In the mid-Nineteenth Century, the neo-Gothic novels and stories that had arisen in Europe attached themselves to Salem in America, especially in the fictions of Nathaniel Hawthorne, whose great-grandfather had been one of the judges in Salem. The House of the Seven Gables and The Scarlet Letter have their roots in hysteria and the finger of accusation and in the dark, romantic New England setting with its layers of dark history. From H.P. Lovecraft to Shirley Jackson to Stephen King, Salem’s lot has been the sounding board for the madness of the crowd that takes hold, periodically, in America.

Two paintings in the exhibition, done in the 1840s — just when Hawthorne was turning his attentions to Salem — by Tompkins Harrison Matteson (1813-1884) — capture the frenzy of witches “revealed” through examination. But for all their tumult, notice the fingers, fingers everywhere, all pointed at someone else.

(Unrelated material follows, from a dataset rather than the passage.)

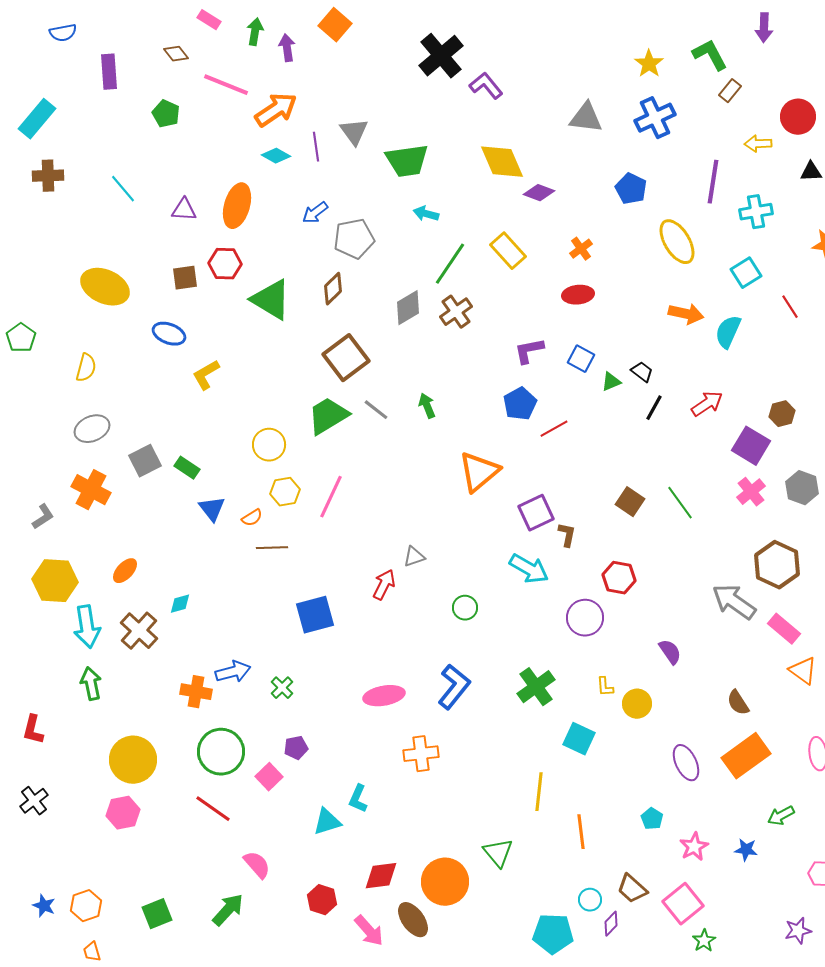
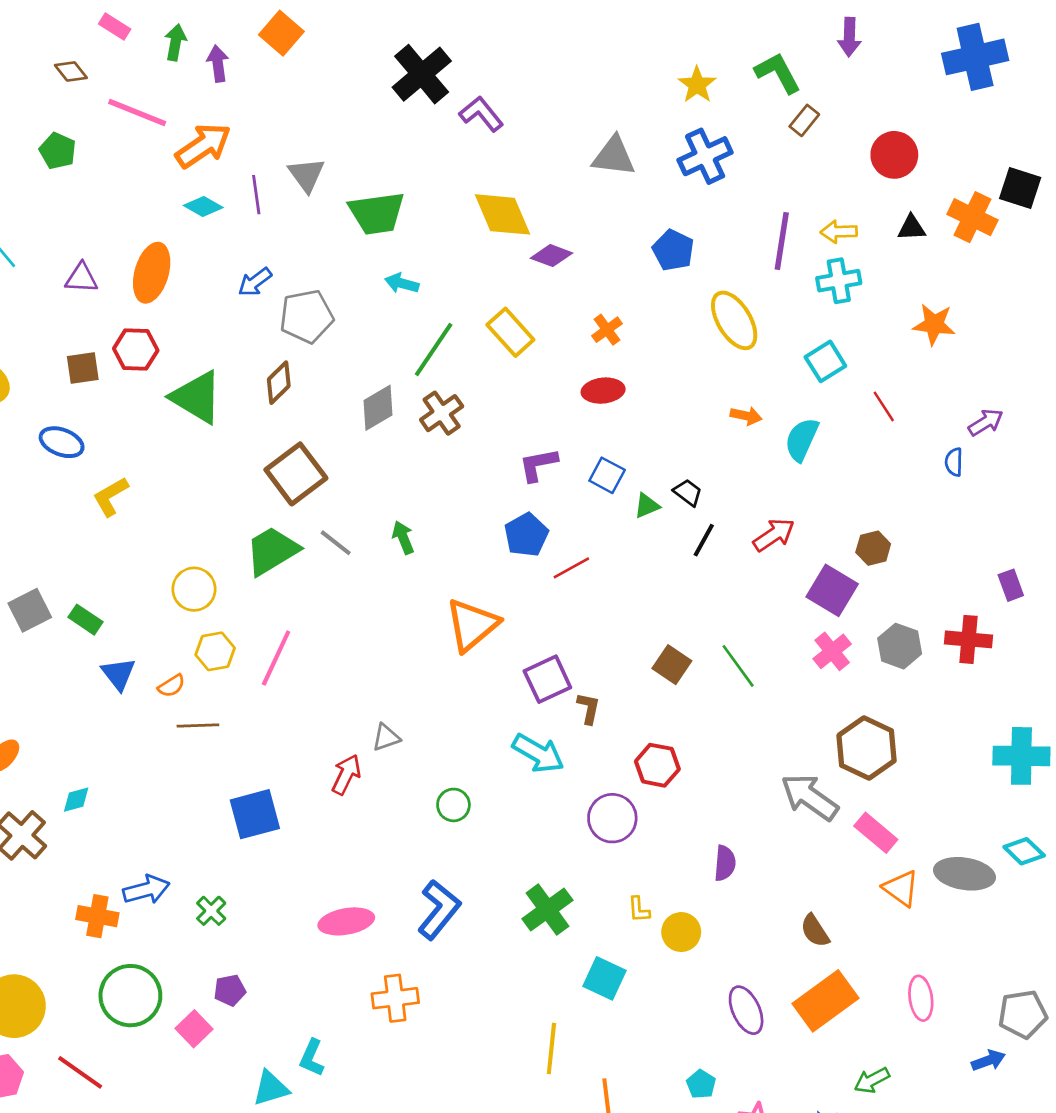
yellow arrow: (758, 144) -> (839, 232), moved
orange arrow: (686, 314) -> (746, 416), size x0.7
purple semicircle: (670, 652) -> (725, 863), turned 40
red line: (213, 809) -> (80, 1072), moved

Some years ago, on a whim, I bought a book titled Demoniality by Friar Ludovico Maria Sinistrari (great last name). Written in the 1600s, my book was translated into English by the Reverend Montague Summers and issued in a very limited edition. Incubi. Succubi. A preoccupation with sex. I gathered all that without ever cutting the pages. It might have been fun in a sort of B-horror film way, like reading the fictional Necronomicon that Lovecraft always refers to, but in truth, it reads like the trial of the witch in Monty Python and the Holy Grail. Yet, people lost their lives because of what’s written here. If I cut the rest of the pages I would feel as though I were breaking a hogshead of bile and letting it spill out onto the world.

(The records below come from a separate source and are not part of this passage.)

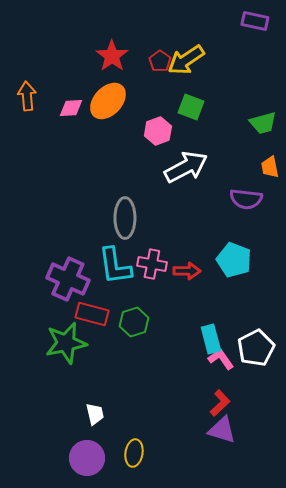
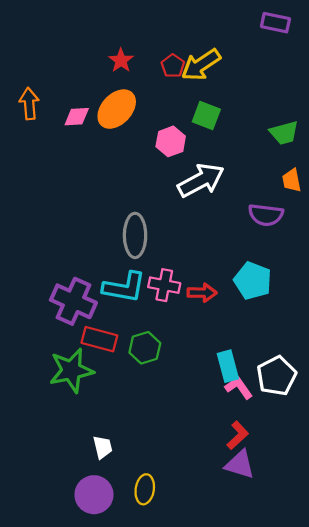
red star: (112, 56) -> (121, 60), size x0.7
cyan L-shape: (115, 266) -> (124, 287), turned -72

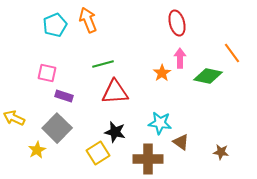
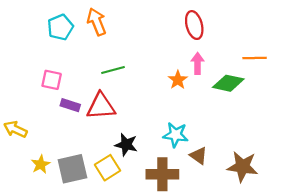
orange line: (232, 53) -> (255, 58), turned -55
red triangle: (115, 92) -> (101, 106), moved
gray square: (57, 128) -> (72, 169), moved, turned 32
brown star: (221, 152) -> (243, 167), size x1.8

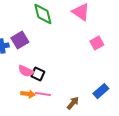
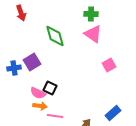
black square: (38, 74) -> (50, 88), moved
orange arrow: (28, 94) -> (40, 106), moved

I’ll stick to my Headless Horseman. After all, he’s only Brom Bones holding a jack-o-lantern, right? If I want his spirit to begone, I simply close the book. The book on the Salem Witch Trials doesn’t close so easily. On stones at the Salem Witch Trials Memorial are inscribed the names of those who were tried, tortured and died in 1692. The memorial was dedicated by Elie Wiesel in 1992. The afterimage of that chair, imagining Philip English sitting in it —cold sweat, white knuckling those unyielding oak arms, torturing himself — glows hovering behind my eyes.